**The task**
From the first line to the last, repeat the data exactly but leave out the pictures.

Stored data entries:
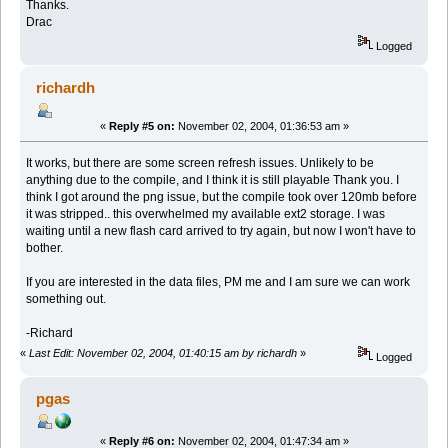
Thanks.
Drac
Logged
richardh
«
Reply #5 on:
November 02, 2004, 01:36:53 am »
It works, but there are some screen refresh issues. Unlikely to be
anything due to the compile, and I think it is still playable Thank you. I
think I got around the png issue, but the compile took over 120mb before
it was stripped.. this overwhelmed my available ext2 storage. I was
waiting until a new flash card arrived to try again, but now I won't have to
bother.
If you are interested in the data files, PM me and I am sure we can work
something out.
-Richard
«
Last Edit: November 02, 2004, 01:40:15 am by richardh
»
Logged
pgas
«
Reply #6 on:
November 02, 2004, 01:47:34 am »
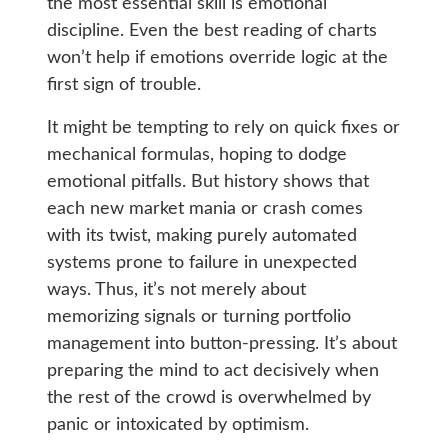
the most essential skill is emotional
discipline. Even the best reading of charts
won’t help if emotions override logic at the
first sign of trouble.
It might be tempting to rely on quick fixes or
mechanical formulas, hoping to dodge
emotional pitfalls. But history shows that
each new market mania or crash comes
with its twist, making purely automated
systems prone to failure in unexpected
ways. Thus, it’s not merely about
memorizing signals or turning portfolio
management into button-pressing. It’s about
preparing the mind to act decisively when
the rest of the crowd is overwhelmed by
panic or intoxicated by optimism.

**Written answer**
Thanks.
Drac
Logged
richardh
«
Reply #5 on:
November 02, 2004, 01:36:53 am »
It works, but there are some screen refresh issues. Unlikely to be
anything due to the compile, and I think it is still playable Thank you. I
think I got around the png issue, but the compile took over 120mb before
it was stripped.. this overwhelmed my available ext2 storage. I was
waiting until a new flash card arrived to try again, but now I won't have to
bother.
If you are interested in the data files, PM me and I am sure we can work
something out.
-Richard
«
Last Edit: November 02, 2004, 01:40:15 am by richardh
»
Logged
pgas
«
Reply #6 on:
November 02, 2004, 01:47:34 am »
the most essential skill is emotional
discipline. Even the best reading of charts
won’t help if emotions override logic at the
first sign of trouble.
It might be tempting to rely on quick fixes or
mechanical formulas, hoping to dodge
emotional pitfalls. But history shows that
each new market mania or crash comes
with its twist, making purely automated
systems prone to failure in unexpected
ways. Thus, it’s not merely about
memorizing signals or turning portfolio
management into button-pressing. It’s about
preparing the mind to act decisively when
the rest of the crowd is overwhelmed by
panic or intoxicated by optimism.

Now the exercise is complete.